Sheesh! Sweet, sweet, habano goodness!


----------



## tobacmon (May 17, 2007)

Ga getty up-nice un's


----------



## JonDot (Mar 7, 2008)

Exscuse me while I go clean myself up now.


----------



## canney (Sep 2, 2007)

Some good lookin stuff there.
What day are the samples?


----------



## bobaganoosh (Sep 20, 2007)

just by the title alone, I figured this would be posted by Little (big)foot... that being said, that is a incredible pick up. Looks like someone has talked to "cuban lou"...

great pics.


----------



## jam (Dec 29, 2007)

wow those are some beauty's


----------



## LkyLindy (Feb 1, 2008)

Wow-
You are a hound!!!!!!!!!!


----------



## jitzy (Jan 7, 2007)

wow wow wow wow Fish I need to come hang out with you just so I could try one of the cohiba maduro's amazing pickup brother


----------



## iloveclmore (Jan 23, 2008)

I wish I could afford that stuff haha. Nice pickups!


----------



## suckapuff (Mar 30, 2008)

I just wish I lived in a country that I could get that stuff.


----------



## Fatmandu (Mar 18, 2008)

WOW! Talk about self abuse...thats a self whoop'n!
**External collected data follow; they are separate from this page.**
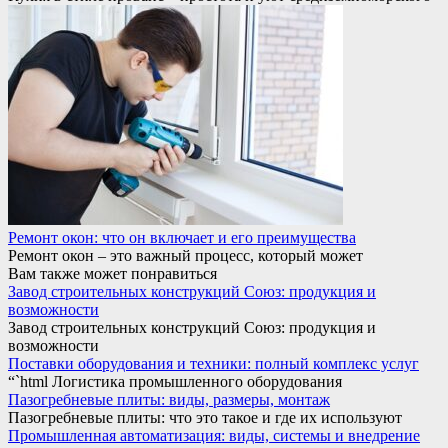
Ремонт окон: что он включает и его преимущества
Ремонт окон – это важный процесс, который может
Вам также может понравиться
Завод строительных конструкций Союз: продукция и
возможности
Завод строительных конструкций Союз: продукция и
возможности
Поставки оборудования и техники: полный комплекс услуг
“`html Логистика промышленного оборудования
Пазогребневые плиты: виды, размеры, монтаж
Пазогребневые плиты: что это такое и где их используют
Промышленная автоматизация: виды, системы и внедрение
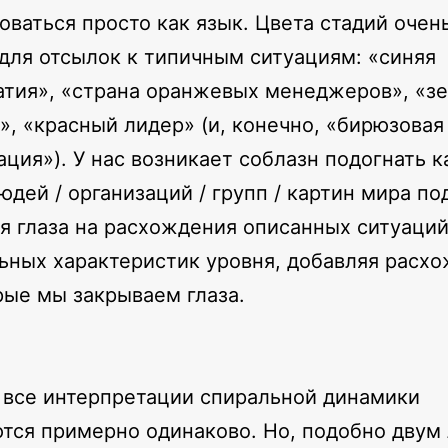
оваться просто как язык. Цвета стадий очен
для отсылок к типичным ситуациям: «синяя
тия», «страна оранжевых менеджеров», «з
», «красный лидер» (и, конечно, «бирюзовая
ация»). У нас возникает соблазн подогнать к
юдей / организаций / групп / картин мира по
я глаза на расхождения описанных ситуаций
ьных характеристик уровня, добавляя расхо
рые мы закрываем глаза.
, все интерпретации спиральной динамики
тся примерно одинаково. Но, подобно двум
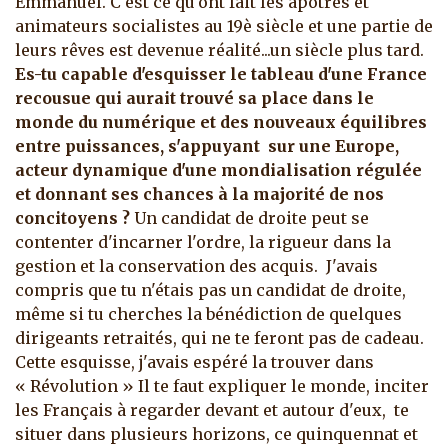
Emmanuel. C'est ce qu'ont fait les apôtres et
animateurs socialistes au 19è siècle et une partie de
leurs rêves est devenue réalité...un siècle plus tard.
Es-tu capable d'esquisser le tableau d'une France
recousue qui aurait trouvé sa place dans le
monde du numérique et des nouveaux équilibres
entre puissances, s'appuyant sur une Europe,
acteur dynamique d'une mondialisation régulée
et donnant ses chances à la majorité de nos
concitoyens ?
Un candidat de droite peut se
contenter d'incarner l'ordre, la rigueur dans la
gestion et la conservation des acquis. J'avais
compris que tu n'étais pas un candidat de droite,
même si tu cherches la bénédiction de quelques
dirigeants retraités, qui ne te feront pas de cadeau.
Cette esquisse, j'avais espéré la trouver dans
« Révolution » Il te faut expliquer le monde, inciter
les Français à regarder devant et autour d'eux, te
situer dans plusieurs horizons, ce quinquennat et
Good one!


----------



## dj5213 (Apr 7, 2008)

sweet pickup man!!! talk about some good taste...haha


----------



## CaptainJeebes (Apr 26, 2008)

It seems my peepee has been stricken with rigamortis


----------



## karmaz00 (Dec 5, 2007)

very nice


----------



## hiway_86 (Jan 9, 2008)

Holy crap man!!!!!


----------



## DOZER (Sep 30, 2007)

Amazing pickup!!!


----------



## Cypress (Jun 27, 2007)

Wow, very nice pick up.


----------



## Doogie (Oct 15, 2007)

thats one hell of a pickup


----------